◆ Problem
Whenever a line contains the string "komen", copy it out of the entries.
++++ Material provided ++++
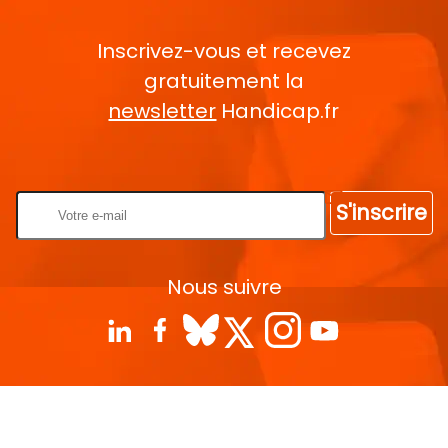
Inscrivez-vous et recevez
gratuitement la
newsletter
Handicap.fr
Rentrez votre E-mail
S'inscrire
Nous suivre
++++
++++ Material provided ++++
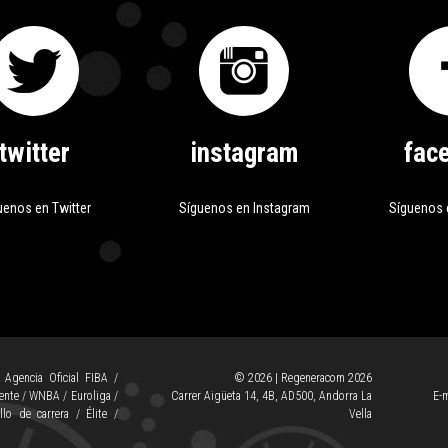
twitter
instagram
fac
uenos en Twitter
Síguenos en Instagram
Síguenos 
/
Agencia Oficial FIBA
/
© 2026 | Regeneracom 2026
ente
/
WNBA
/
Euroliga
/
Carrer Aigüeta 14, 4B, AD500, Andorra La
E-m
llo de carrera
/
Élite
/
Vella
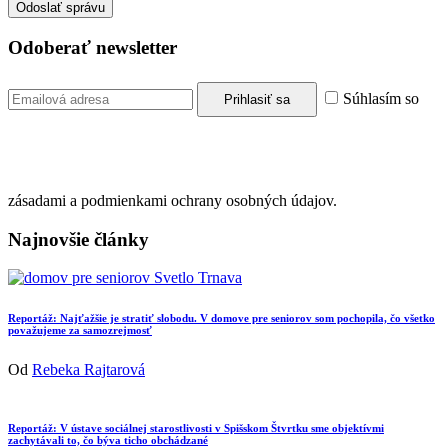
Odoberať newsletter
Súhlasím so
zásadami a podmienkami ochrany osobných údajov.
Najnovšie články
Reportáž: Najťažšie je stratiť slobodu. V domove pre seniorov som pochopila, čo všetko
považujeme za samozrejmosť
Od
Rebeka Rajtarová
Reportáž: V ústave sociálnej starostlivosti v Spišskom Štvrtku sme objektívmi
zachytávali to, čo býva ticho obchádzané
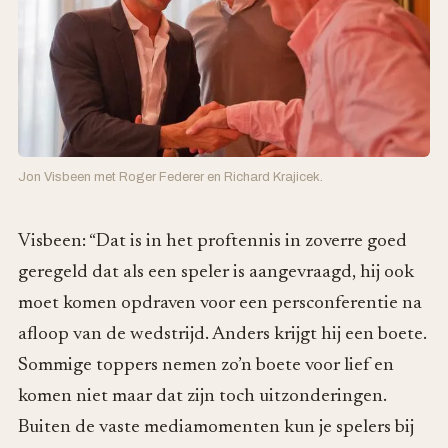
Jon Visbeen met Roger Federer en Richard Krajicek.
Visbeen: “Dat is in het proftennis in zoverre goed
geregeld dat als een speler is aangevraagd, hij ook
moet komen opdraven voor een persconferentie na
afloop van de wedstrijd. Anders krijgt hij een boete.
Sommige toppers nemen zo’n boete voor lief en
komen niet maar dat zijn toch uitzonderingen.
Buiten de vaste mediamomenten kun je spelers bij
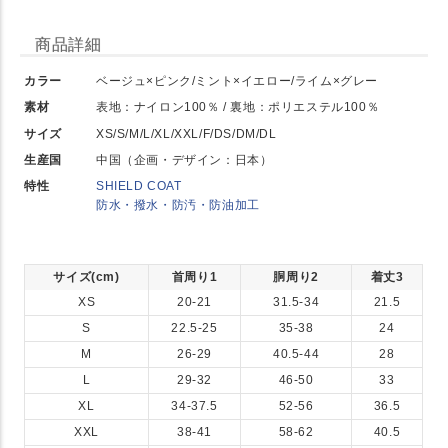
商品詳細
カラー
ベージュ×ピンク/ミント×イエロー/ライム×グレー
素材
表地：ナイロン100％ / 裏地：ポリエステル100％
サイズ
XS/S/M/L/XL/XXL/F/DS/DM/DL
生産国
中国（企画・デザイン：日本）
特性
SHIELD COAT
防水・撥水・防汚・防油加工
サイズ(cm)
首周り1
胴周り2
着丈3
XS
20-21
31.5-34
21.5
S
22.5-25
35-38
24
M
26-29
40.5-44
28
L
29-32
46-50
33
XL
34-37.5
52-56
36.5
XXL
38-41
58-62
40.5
++++
◆ Completed task
moet komen opdraven voor een persconferentie na
komen niet maar dat zijn toch uitzonderingen.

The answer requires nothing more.